In den genannten Ländern wäre es für die USA unter einer Präsidentin Clinton kaum mehr möglich, ins Geschäft zu kommen. Clinton trug als Außenministerin die Verantwortung, den Regime-Change in Libyen und Syrien mittels dschihadistischer Söldnermilizen in Gang gesetzt, die Länder zerbombt und zerstört zu haben. Das wäre aus Sicht der USA vielleicht das kleinere Problem, das größere ist, dass das Kalkül nicht aufgegangen ist, dass es nicht gelungen ist, Marionettenregierungen in diesen Ländern zu installieren. Den Stellvertreterkrieg in Syrien hat Russland gewonnen und in Libyen wird wieder ein souveräner Nationalstaat erstarken, auch wenn es dort noch eine sogenannte ‚Einheitsregierung‘ gibt, die im Grunde völlig bedeutungslos ist, da sie von niemanden im Land unterstützt wird. Russland hat durch den Sieg aller Hetze zum Trotz international enorm an Prestige gewonnen, die russische Wirtschaft konnte trotz aller Sanktionen nicht in die Knie gezwungen werden, Putin ist im eigenen Land beliebt wie nie und hat einen neuen Freund gewonnen, den türkischen Präsidenten Erdogan.

Die Wahl Donald Trumps ist somit die Notbremse für eine US-amerikanische Außenpolitik, die den USA nichts als hohe Kosten, ein bestürzendes Image nicht nur in den arabischen Ländern, und nach dem gescheiterten Putschversuch in der Türkei sogar den Verlust der Kontrolle über den NATO-Partner gebracht hat. Die USA haben sich selbst aus den Geschäften mit wichtigen erdölfördernden Ländern katapultiert. Diese Geschäfte müssen wiederbelebt werden, Exxon-Boss Tillerson steht für den Reset.

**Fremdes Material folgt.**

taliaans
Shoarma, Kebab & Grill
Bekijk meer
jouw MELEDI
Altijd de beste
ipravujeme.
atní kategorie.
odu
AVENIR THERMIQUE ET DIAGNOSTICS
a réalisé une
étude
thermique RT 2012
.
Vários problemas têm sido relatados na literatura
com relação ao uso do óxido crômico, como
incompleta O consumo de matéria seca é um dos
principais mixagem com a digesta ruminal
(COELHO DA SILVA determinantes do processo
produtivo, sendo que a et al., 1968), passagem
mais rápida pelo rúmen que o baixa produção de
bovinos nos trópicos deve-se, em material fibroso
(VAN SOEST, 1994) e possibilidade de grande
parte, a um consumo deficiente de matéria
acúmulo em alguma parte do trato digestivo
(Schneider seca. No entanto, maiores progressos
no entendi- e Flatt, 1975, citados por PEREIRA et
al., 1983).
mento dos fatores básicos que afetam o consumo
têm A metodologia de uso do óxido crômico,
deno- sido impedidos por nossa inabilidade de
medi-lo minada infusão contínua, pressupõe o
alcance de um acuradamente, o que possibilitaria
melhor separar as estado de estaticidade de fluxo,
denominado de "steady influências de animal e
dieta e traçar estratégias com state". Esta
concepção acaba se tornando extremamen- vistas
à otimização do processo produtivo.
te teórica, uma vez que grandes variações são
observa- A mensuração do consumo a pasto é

Im verlorenen Syrienkrieg kommt der Türkei eine Schlüsselrolle zu. Der Architekt, der im Verlauf des arabischen Frühlings in Absprache mit den USA und der NATO übernommenen türkischen Rolle, war der damalige Ministerpräsident Ahmet Davutoğlu. Er wollte die Türkei in Anlehnung an alte osmanische Großmachtträume unter der Vorherrschaft sunnitischer Islamisten zur wichtigsten Regionalmacht im Nahen Osten und Nordafrika machen.

Es fielen die alten Regime in Tunesien und Ägypten. Auch in Libyen schienen die Pläne zunächst aufzugehen. Russland verhielt sich neutral, ihm lag nicht viel an Gaddafi mit seiner sozialistischen Dschamahirija und seinem ungebrochenen Unabhängigkeitsstreben von jeglicher Großmacht. Die NATO hatte zwar nicht so leichtes Spiel wie gedacht, doch nach fast einem Vierteljahr Bombardements und dem Einsatz dschihadistischer Söldnertruppen, geführt von US-amerikanischen, britischen und französischen Sondereinsatzkommandos, war nicht nur Gaddafi ermordet, sondern das ganze Land ins Chaos gestürzt.

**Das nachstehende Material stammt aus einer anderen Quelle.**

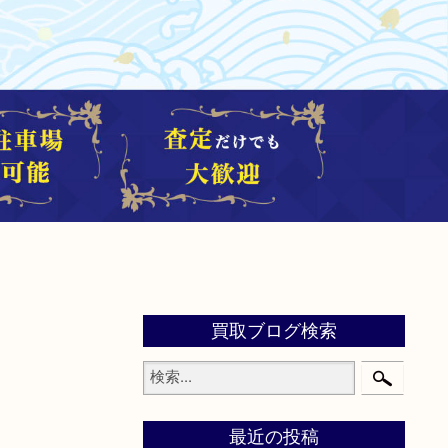
買取ブログ検索
最近の投稿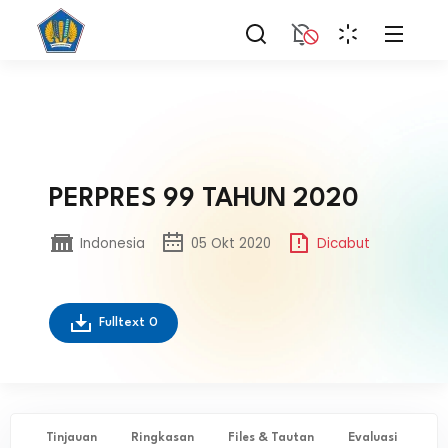
PERPRES 99 TAHUN 2020
Indonesia
05 Okt 2020
Dicabut
Fulltext
0
Tinjauan
Ringkasan
Files & Tautan
Evaluasi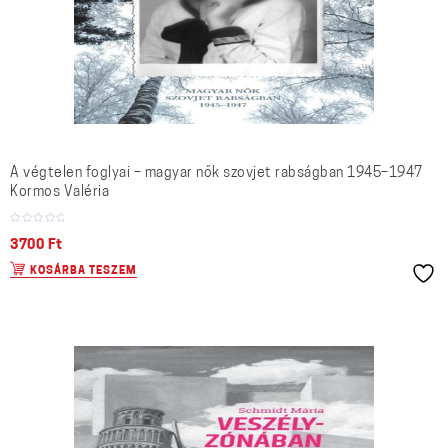
A végtelen foglyai – magyar nők szovjet rabságban 1945–1947
Kormos Valéria
3700
Ft
KOSÁRBA TESZEM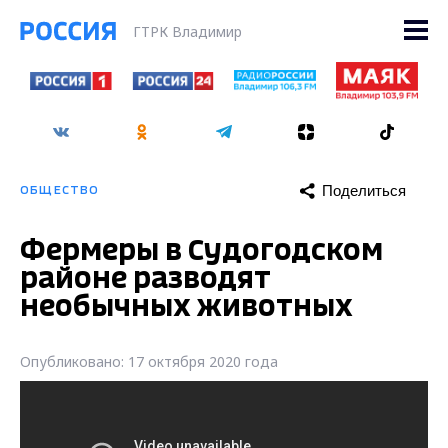
ГТРК Владимир
Поделиться
ОБЩЕСТВО
Фермеры в Судогодском
районе разводят
необычных животных
Опубликовано: 17 октября 2020 года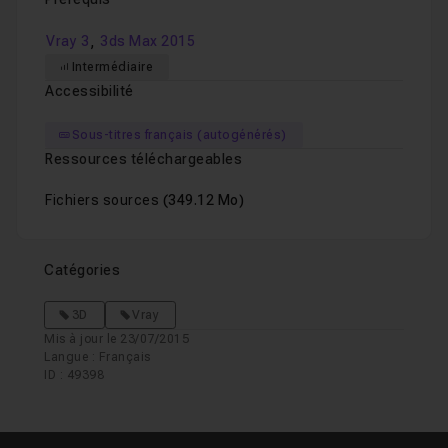
,
Vray 3
3ds Max 2015
Intermédiaire
Accessibilité
Sous-titres français (autogénérés)
Ressources téléchargeables
Fichiers sources
(349.12 Mo)
Catégories
3D
Vray
Mis à jour le 23/07/2015
Langue : Français
ID : 49398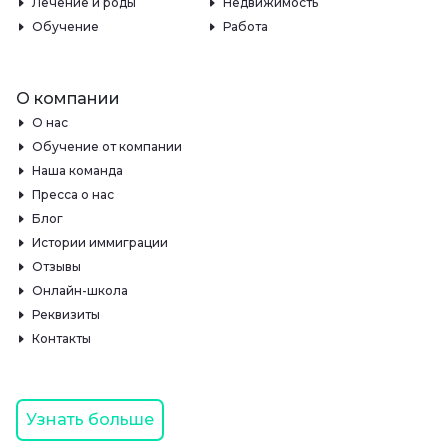
Лечение и роды
Недвижимость
Обучение
Работа
О компании
О нас
Обучение от компании
Наша команда
Пресса о нас
Блог
Истории иммиграции
Отзывы
Онлайн-школа
Реквизиты
Контакты
Узнать больше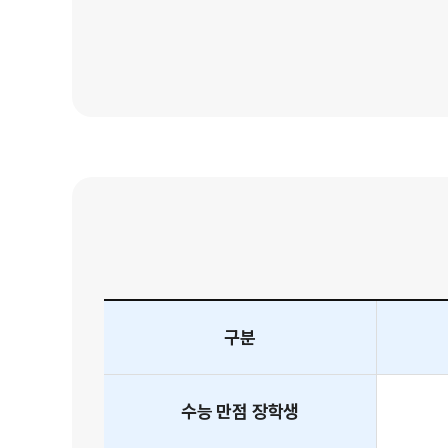
구분
수능 만점
장학생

Doch als sich abzeichnete, dass Libyen nur das Appetithäppchen für Syrien gewesen war, sah Russland plötzlich seine ureigensten Interessen massiv bedroht. Der syrische Präsident Assad war Russlands Verbündeter. In Syrien befindet sich der einzige mediterrane Militärstützpunkt Moskaus, Tartus, den Russland zum Auftanken braucht. Russland sah eine rote Linie überschritten. Es würde nicht zulassen, dass seine militärischen Stützpunkte von der Nato übernommen werden. Dieser Versuch des Westens war schon auf der Krim, wo die russische Schwarzmeerflotte stationiert ist, gescheitert.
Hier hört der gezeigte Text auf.